Closed FreshAirTonight closed 2 years ago
To prepare for big runs, I did some testing runs and collected statistics on a benchmark set, 559 Desulforbio proteins. All except casp14 runs using 36 Summit Nodes, each with 6 16GB-V100.
Preset | Mean pLDDT | Mean pTMS | Count | Walltime (min) |
---|---|---|---|---|
reduced_dbs | 78.55129 | 0.6327694 | 559 | 41 |
genome | 79.54728 | 0.6439633 | 559 | 45 |
genome2 | 79.39952 | 0.6434832 | 559 | 62 |
super | 79.8062 | 0.6471785 | 558 | 76 |
economy | 78.54494 | 0.6335336 | 559 | 37 |
casp14 | 78.56151 | 0.6313684 | 551 | 150 (91 nodes) |
Notes:
Looks like super
is the winner! Um, except it's not a fair comparison since the larger proteins were left out.
Where does this leave us for the next large run?
As soon as we figure out what causes core dumps and avoid the issue, we are ready for a real run.

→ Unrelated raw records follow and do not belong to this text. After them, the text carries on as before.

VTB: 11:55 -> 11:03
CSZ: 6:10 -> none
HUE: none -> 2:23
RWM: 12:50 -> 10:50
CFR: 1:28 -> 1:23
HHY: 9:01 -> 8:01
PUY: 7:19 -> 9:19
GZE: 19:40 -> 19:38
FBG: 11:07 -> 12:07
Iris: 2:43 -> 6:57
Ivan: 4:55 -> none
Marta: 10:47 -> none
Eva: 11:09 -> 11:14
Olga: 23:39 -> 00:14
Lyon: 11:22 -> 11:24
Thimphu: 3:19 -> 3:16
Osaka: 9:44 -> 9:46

Test on 3400 sequence of pesudodesulfovibrio proteome was done within 1 hour using 200 summit nodes. A few long sequences >1500AAs were done with high memory node. The confident predictions cover 90% of total sequences, and ultra confident prediction covers 69%.
A test on 24,738 sequences of Smagellanicum on 1k node 2 hour run. Each sequence have 5 DL models to go, totaling 123,690 target/model tasks. Got 52,452 (42%) done from this run. Since I ordered longer sequences to run first and the remaining shorter sequences cost far less time, it is estimated that >63% work load or even more has been done. Time spent on GPU is about 79%, of total run time, so overhead spending is not bad. 14TB data generated. Need to purge some pickle files of low rank models. One issue is that Dask reported only 2.4% of tasks were done, which was significantly lower than the actual tasks done.
A quick update: Smagellanicum is almost done other than 141 long sequences still waiting in the high-memory queue. When this calculation is done, 99.7% (25151/25227) of Smagellanicum proteome will have been modeled with AlphaFold. For the most of week, the jobs are waiting in the queue. Actual runs took place are ~5 hrs on 200 regular nodes, and ~10 hrs on 36 high-memory nodes.
The structure prediction of Smagellanicum proteome by AlphaFold 2 have been completed. Here is a summary.
Total number of protein sequences modeled: 25,134. This covers 99.7% of the whole Smagellanicum proteome provided, including all sequences < 2500 AAs. Total number of amino acids modeled is 11,448,954.
Since this is a brand-new genome, not a single sequence found in the current PDB database, a portal for experimentally determined protein structures. I found only 37 sequences in the PDB at sequence similarity > 90%, and 974 > 70%. In another word, all models provided here are genuinely new, good or bad.
Model local quality High confidence coverage pLDDT > 70): 58.2% in terms of AA, 56.9% in terms of sequences Very high confidence coverage pLDDT > 90): 36.0% in terms of AA.
Model global quality Very high confidence pTMS > 0.8: 20.1% high confidence pTMS > 0.6: 52.7%
Mean number of recycles of the top model: 12.0 (versus 3 by default).
Run Time Feature generation: 7,367 hours (using 8 AMD EPYC 7302 cores) Model inference: 16,064 hours (using 1 Nvidia V100)
Actual costs are about 2,000 Andes node hours, and 3,400 Summit node hours. This include both overheads and some wastes due to the experimental nature of the first large-scale application of this kind on Summit.
Note that in the PDB file, the b-factor column is the pLDDT score which is the confidence for the coordinate prediction of each residue. It max value is 100, > 70 indicates good confidence.
Models are available on Summit here:
Top 1 models in PDB format
/gpfs/alpine/world-shared/bif135/species/smagellanicum/af2_output
(7.0GB)
Compressed tarball: /gpfs/alpine/world-shared/bif135/species/smagellanicum/af2_output.tar.gz
(1.6GB)
I have about features for 30,000 proteins ready for modeling.